Çeşitli Türler, Tek Amacı: Doğayla Buluşturmak
Keleş, büyük bir cins ve iki orta boy çilek türü yetiştirmeye karar verdi. Ayrıca, vatandaşların çilekleri toplamasına olanak sağlayan bir sistemi hayata geçirdi. Böylece ziyaretçiler tarlaya girerek kendi çileklerini toplayabiliyorlar.
“Toprakla Haşır Neşir Olmalarını İstiyorum”
Çilek yetiştiriciliğine ilişkin olarak Keleş şunları söyledi: “Uzun yıllar büyük tarım firmalarında çalıştım. Daha sonra Düzce’de tarıma yatırım yapmaya karar verdim. Araştırmalarım sonucunda çilek yetiştirmeye karar verdim ve 4 yıldır bu alanda AR-GE çalışmaları yürütüyorum.
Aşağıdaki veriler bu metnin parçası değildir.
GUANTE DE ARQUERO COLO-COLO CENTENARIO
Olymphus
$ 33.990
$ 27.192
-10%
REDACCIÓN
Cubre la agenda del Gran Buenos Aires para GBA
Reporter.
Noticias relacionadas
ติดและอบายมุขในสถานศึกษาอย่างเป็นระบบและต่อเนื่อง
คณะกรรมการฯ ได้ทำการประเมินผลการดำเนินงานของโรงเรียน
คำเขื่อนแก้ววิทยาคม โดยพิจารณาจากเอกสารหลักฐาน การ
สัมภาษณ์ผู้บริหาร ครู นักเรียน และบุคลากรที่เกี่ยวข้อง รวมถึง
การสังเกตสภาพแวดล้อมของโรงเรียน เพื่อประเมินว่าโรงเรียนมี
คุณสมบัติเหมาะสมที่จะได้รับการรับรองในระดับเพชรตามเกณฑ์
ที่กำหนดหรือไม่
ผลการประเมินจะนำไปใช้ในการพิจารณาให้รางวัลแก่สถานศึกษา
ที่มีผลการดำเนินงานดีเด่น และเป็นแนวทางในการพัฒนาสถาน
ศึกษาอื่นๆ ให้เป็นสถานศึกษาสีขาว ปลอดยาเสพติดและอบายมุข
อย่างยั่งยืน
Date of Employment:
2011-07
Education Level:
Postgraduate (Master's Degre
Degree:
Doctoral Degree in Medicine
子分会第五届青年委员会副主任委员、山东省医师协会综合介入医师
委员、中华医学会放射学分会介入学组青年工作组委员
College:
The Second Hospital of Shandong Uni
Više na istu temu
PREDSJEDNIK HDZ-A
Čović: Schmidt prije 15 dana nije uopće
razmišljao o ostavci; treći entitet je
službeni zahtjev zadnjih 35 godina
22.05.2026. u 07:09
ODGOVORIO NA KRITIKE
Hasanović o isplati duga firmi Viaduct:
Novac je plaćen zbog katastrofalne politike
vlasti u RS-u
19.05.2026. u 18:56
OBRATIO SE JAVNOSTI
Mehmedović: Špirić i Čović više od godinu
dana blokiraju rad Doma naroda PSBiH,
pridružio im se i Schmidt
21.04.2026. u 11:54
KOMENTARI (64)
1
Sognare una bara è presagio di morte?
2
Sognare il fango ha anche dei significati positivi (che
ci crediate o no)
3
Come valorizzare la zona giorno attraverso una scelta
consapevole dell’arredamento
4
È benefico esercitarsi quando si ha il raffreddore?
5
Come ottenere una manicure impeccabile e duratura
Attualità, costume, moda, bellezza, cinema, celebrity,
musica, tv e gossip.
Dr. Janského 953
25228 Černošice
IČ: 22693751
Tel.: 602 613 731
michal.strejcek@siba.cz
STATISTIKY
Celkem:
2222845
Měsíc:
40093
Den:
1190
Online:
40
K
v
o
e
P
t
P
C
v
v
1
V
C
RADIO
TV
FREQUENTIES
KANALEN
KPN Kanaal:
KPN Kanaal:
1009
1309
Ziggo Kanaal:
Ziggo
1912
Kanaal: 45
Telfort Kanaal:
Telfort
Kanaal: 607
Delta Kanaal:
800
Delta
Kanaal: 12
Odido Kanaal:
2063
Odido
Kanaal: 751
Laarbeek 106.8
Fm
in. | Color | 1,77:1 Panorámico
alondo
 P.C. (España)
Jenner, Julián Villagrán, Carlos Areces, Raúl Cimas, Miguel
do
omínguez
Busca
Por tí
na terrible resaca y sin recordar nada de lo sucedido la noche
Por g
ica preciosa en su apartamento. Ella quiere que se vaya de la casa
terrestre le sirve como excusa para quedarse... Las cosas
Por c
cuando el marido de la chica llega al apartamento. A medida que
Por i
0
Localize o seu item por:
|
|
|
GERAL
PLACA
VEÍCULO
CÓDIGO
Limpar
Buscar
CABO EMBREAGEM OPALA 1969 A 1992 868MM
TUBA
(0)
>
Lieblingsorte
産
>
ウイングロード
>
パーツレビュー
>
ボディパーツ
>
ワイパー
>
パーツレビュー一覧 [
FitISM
Amacım, ziyaretçilerin buraya gelerek toprakla ve doğayla buluşmalarını sağlamaktı. Buraya gelenler kendi çileklerini topluyorlar ve bu proje büyük ilgi görüyor. Her şeyi benim yapıyor olmam da ayrı bir keyif veriyor.”
“Bana Deli Dediğinizde Ben Yaparım”
Çilek almak isteyen ziyaretçilerin kendi hasatlarını yapma fikrine çevresindekilerin şüpheyle yaklaştığını belirten Keleş, “İnsanlar buraya gelip çilek toplarken çok dikkatli davranıyorlar. Çilek fidelerine zarar gelmemesi için özen gösteriyorlar. Bu da beni çok mutlu ediyor” şeklinde konuştu.
“Düzce Çileği Olarak Tanındı”
Yılmaz Keleş, Türkiye’ye ilk defa getirdiği çilek türünü başarıyla yetiştirdikten sonra Düzce çileği olarak tanınmaya başladığını ifade etti. Keleş, “Ülkemize yeni gelen çilek türünü başarıyla yetiştirdim ve bu çilek Türkiye genelinde büyük ilgi gördü. Bu çileği ekmek isteyen üreticilere örnek olmaktan gurur duyuyorum” dedi.